Friday, July 28, 2006

Of auto-biography and literary thieves

The notion of Italian 'weak thought' has been an interest of mine, if largely unspoken, for some time now. It has also occured to me over the last few years that there is a parallel to be made, between what this 'weak thought' has come to signify, and recent trends in literature.  This is, admittedly, not the most original or precise thought, but it is a thought I have sometimes had, nonetheless. Likely both the good and the bad forms of New Confessionalism owe a debt of some sort to the Italians.

On another note, Ellis Sharp wonders what percentage of This is Not a Novel is straight-up erroneous. I would wager between 10-15% but frankly, do not care. It's not like the pleasure of reading this (not)novel stems from expanding one's bibliographical, oracular authority beyond the coctail soundbite or the gossip-quality of exotic reference–one might even say their constant and simultaneous trivialization and elevation to narrative norm is no small part of the point (about which more in a minute).

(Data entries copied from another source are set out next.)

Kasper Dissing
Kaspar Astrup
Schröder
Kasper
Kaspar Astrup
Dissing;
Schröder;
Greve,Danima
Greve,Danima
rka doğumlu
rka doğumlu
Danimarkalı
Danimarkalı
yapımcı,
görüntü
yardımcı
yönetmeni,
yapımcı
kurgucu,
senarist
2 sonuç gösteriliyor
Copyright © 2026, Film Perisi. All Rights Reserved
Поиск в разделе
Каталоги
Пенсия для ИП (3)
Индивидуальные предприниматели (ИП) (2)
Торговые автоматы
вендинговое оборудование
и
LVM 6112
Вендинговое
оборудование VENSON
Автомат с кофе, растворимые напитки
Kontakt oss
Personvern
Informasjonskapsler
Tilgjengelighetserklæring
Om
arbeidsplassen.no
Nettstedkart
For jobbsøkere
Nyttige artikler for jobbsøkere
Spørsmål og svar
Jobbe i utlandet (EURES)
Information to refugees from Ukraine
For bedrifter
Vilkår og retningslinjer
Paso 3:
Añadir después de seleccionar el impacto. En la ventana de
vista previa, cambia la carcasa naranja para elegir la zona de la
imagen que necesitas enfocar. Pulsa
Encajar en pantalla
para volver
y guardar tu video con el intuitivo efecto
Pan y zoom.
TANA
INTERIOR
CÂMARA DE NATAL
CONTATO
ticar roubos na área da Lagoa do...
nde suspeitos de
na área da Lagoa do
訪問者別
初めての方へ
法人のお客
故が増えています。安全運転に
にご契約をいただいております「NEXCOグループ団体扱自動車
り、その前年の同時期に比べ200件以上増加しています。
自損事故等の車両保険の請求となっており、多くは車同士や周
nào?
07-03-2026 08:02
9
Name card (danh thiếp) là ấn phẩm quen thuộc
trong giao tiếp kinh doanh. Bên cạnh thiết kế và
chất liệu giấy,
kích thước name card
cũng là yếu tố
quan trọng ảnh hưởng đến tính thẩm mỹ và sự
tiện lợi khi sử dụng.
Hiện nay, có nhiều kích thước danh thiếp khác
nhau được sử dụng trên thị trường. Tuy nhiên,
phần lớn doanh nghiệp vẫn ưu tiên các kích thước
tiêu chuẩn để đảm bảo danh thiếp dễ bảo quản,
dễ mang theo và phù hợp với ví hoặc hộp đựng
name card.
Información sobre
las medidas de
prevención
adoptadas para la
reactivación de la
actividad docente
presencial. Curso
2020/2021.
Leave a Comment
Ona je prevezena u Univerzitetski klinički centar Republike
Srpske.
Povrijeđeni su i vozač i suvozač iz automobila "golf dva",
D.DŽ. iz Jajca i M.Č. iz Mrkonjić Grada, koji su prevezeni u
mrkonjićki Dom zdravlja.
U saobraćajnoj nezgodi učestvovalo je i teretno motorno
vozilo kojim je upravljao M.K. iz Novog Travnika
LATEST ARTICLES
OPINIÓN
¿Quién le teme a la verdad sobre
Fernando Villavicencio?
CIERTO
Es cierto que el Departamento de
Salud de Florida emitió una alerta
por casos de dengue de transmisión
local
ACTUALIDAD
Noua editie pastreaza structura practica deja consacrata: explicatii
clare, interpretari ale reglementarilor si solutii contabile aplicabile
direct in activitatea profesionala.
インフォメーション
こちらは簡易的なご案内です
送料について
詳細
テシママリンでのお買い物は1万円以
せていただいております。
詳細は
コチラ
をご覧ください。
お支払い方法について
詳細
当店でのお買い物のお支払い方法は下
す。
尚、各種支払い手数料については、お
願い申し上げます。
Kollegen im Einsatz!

Still, the (not)novel frustrates me too, both at a surface annoyance level and for reasons perhaps best expressed by others. But also because it eludes classification and casual dismissal, for instance as mere form of mechanical repetition or photocopying, or mental masturbation. There is an art to David Markson's (not)novels, not least of all an extraordinary tenderness and humor, and not only in the presence of playful juxtaposition but more significantly as the heroic element of writing, even in soundbites and anecdotes and borrowed words, inevitably comes through. It reveals itself through thematic repetition, surely, but also in constant interruption, and in the subtlety of persisting in what might be called, for lack of a better phrase, the silent questioning that lies at the heart of 'literature' itself: as Blanchot speaking of Foucault might have said, the miracle and madness of "I speak." But also, why care?

Ellis wishes to set the record straight about Jean Genet's alleged Nazi collaboration (having arrived at this word, Ellis may not appear to have much interest in exploring what it might have meant in Genet's specific context–or indeed why the rumor may have any legs at all–but that aside). I had always thought something of the sort was at least half-self-acknowledged (for instance in Funeral Rites), but I have to trust Ellis's knowledge of the latest biography, I suppose. I certainly don't mean to trivialize it, of course, but in the context of Markson's novel it does seem an accusation operating rather already on the plain of common (coctail) knowledge (that is to say, also, in the absence of argument or linear narrativity, in Markson's hands, on the plain of what may still resist, or defer simplistic judgement). It is at least familiar gossip, taking part in the currency of what is common (if commonly erroneous) enough. For instance, just the other day:
"Him too? Jean Genet, saint and martyr for an entire epoch, was also a Nazi?" asks Jürg Altwegg, reviewing Ivan Jablonka's biographical study "Les vérités inavouables de Jean Genet" (Seuil). In the 1950s, Jean-Paul Sartre elevated the French dramatist to "Saint Genet, actor and martyr". Later, Michel Foucault saw in Genet the figure of a lunatic and criminal created in the mould of inhuman institutions. Jacques Derrida, for his part, exalted Genet's "subversive instinct". Now this myth is being subverted. "Jablonka's study reveals that Genet's legends and lies are at least partially rooted in the Second World War. Before chanting hymns to Palestinian terrorists and the Baader Meinhof Gang, Genet had sung praises of Hitler and the Nazis no less enthusiastically than Louis Ferdinand Céline. Genet was the lover of a French SS officer. He raved about 'blonde warriors' and praised the massacre at Oradour as pure 'poetry'. For Jablonka, Genet's Nazi leanings were the result of an 'intellectual and erotic fascination'. He did not expect anything good from Hitler, he was just delighted by all the horror."

If we are to believe that every act of writing contains en element of auto-biography, including Funeral Rites and This is Not a Novel, then it is perhaps ironic that on the last page the (non)protagonist who has come to be known, like Nabokov's butterflies, as simply "Writer" announces, in a moment that seems marked by both a sort of preemptive blackmail and poignant directness: "Writer's cancer....Farewell and be kind."

And with that the reader, always, in principle, just (democratic?) anyone, (Hugh Person...Hello Hugh) is thereby encouraged to begin, the endless task, not quite thinking and somewhat less than entirely self-assured, yet again.